Problem ▸ Return, word for word, only the lines of the data below that lie between the line with "Presidenza del Consiglio dei Ministri." and the line with "Istao è capofila", those two lines included.
*** Opening Supplied data ***
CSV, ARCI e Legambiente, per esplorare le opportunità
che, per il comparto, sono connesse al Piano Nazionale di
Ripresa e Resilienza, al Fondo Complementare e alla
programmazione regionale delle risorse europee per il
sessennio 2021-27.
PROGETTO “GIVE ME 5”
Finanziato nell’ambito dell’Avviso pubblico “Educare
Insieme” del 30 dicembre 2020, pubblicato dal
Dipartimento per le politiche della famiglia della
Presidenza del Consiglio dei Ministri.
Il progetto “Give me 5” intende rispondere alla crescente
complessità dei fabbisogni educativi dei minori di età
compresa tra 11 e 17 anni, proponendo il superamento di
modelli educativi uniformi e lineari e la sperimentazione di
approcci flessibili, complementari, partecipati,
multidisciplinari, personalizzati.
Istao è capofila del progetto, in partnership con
*** Closing Supplied data ***
*** Opening Supplied data ***
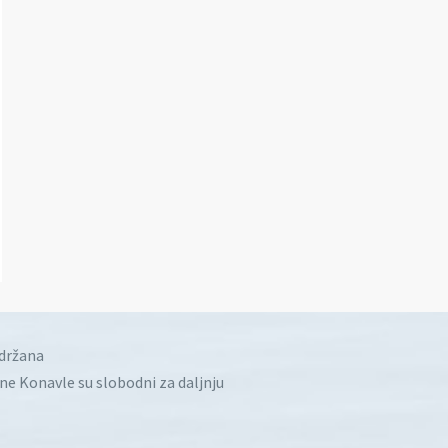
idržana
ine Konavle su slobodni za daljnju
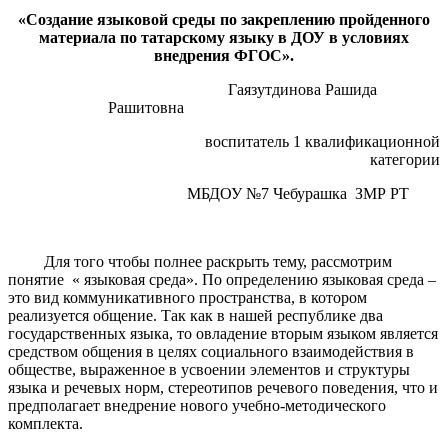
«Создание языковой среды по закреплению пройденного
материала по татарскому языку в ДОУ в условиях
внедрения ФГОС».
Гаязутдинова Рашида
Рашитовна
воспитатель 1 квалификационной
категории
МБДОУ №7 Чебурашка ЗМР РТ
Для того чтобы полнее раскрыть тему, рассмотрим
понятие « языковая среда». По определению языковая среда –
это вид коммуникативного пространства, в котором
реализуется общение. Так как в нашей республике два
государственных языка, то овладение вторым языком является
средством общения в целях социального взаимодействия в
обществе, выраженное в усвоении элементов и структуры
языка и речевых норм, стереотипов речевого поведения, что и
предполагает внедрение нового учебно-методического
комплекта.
*** Closing Supplied data ***
Result for this task ▸
Presidenza del Consiglio dei Ministri.
Il progetto “Give me 5” intende rispondere alla crescente
complessità dei fabbisogni educativi dei minori di età
compresa tra 11 e 17 anni, proponendo il superamento di
modelli educativi uniformi e lineari e la sperimentazione di
approcci flessibili, complementari, partecipati,
multidisciplinari, personalizzati.
Istao è capofila del progetto, in partnership con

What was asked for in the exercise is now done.